Plunging East looks different now. As life changes and unfolds, grief is not as much 100% of my time and energy. But it happens on an ongoing basis, as I discipline myself to push pause, to take moments, maybe each day, maybe each week, maybe each month, and sit in the memory of a beautiful man that I loved and lost. The world may keep turning, time may go forward, and life may continue on… But when I push pause, I grieve. I remember. And I honor my beloved husband Lynn.

Wednesday, April 16, 2014

Part 1: The awkward humanness of the heart.

This is a tricky post to tackle… 

I am learning how to live and to love again. These two seem to go hand in hand. In this process, I feel both the awkwardly human journey of reviving a broken heart, as well as the beautiful spiritual journey of God making all things new I've decided to write about each "layer" somewhat separately for the sake of my own processing. So first, the soulful layer, the awkward humanness of my broken heart :)

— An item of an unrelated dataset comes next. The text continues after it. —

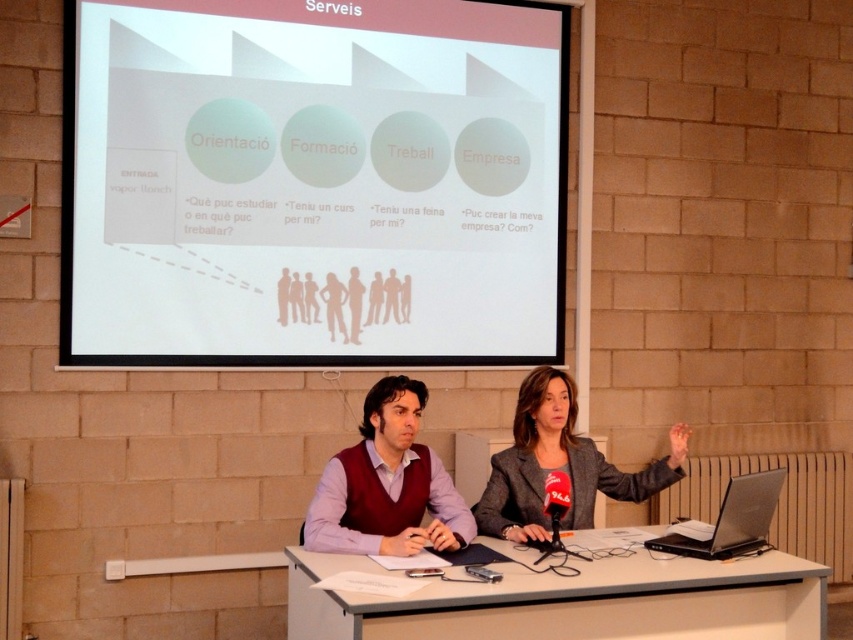 You are a presenter standing at the front of the room. You need to hand out a brochure to the silhouette paper people at center. The brochure is currently placed on the gray fabric blazer at center. Can you reach it without moving from your current position?

The gray fabric blazer at center is 5.70 feet away from the silhouette paper people at center. Since the presenter is at the front of the room and the blazer is at center, it is likely within reach if the presenter can extend their arm or take a step forward. However, the exact distance may require the presenter to move slightly closer.

You are an attendee at this presentation and you want to know which object is taller between the gray fabric blazer at center and the silhouette paper people at center. Can you tell me?

The gray fabric blazer at center is taller than the silhouette paper people at center according to the description.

How does a heart that's been shattered by grief learn to love again?? How does a life that has both lived and ended in catastrophic loss, pick up the pieces to chart a new course?

To open myself up again to loving, is to embrace the possibility of great pain. The heart has learned many lessons on its journey through grief. It could love again, and he could die. Anything could happen. The possibility of loss/death is a post-grief reality. I could be shattered into widowhood again, for a second time! How would I survive it? Could I ever survive it? The heart wrestles with these questions, even when the mind already knows the answer... 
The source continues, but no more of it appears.